AVAILABLE DATA Start Marker

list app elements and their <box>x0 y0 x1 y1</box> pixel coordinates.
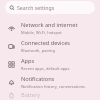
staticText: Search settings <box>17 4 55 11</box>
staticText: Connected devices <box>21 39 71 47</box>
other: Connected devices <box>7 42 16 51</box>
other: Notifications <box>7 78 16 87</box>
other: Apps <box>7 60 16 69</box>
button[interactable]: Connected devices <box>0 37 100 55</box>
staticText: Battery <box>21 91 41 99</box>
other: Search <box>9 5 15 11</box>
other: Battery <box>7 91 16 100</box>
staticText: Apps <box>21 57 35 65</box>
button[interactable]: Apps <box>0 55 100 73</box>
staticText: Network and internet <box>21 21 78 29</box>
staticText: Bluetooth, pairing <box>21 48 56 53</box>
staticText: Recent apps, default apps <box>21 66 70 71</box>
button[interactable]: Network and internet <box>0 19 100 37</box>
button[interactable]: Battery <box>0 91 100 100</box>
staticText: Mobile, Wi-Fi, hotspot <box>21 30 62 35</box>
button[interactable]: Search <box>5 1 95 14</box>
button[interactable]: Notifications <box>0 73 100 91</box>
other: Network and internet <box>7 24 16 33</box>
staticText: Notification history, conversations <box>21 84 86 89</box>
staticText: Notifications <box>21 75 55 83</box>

AVAILABLE DATA End Marker

» **WHAT THE TASK ASKS**
Search the entries for the word "button" and copy every line that has it.

» **FINISHED EXERCISE**
button[interactable]: Connected devices <box>0 37 100 55</box>
button[interactable]: Apps <box>0 55 100 73</box>
button[interactable]: Network and internet <box>0 19 100 37</box>
button[interactable]: Battery <box>0 91 100 100</box>
button[interactable]: Search <box>5 1 95 14</box>
button[interactable]: Notifications <box>0 73 100 91</box>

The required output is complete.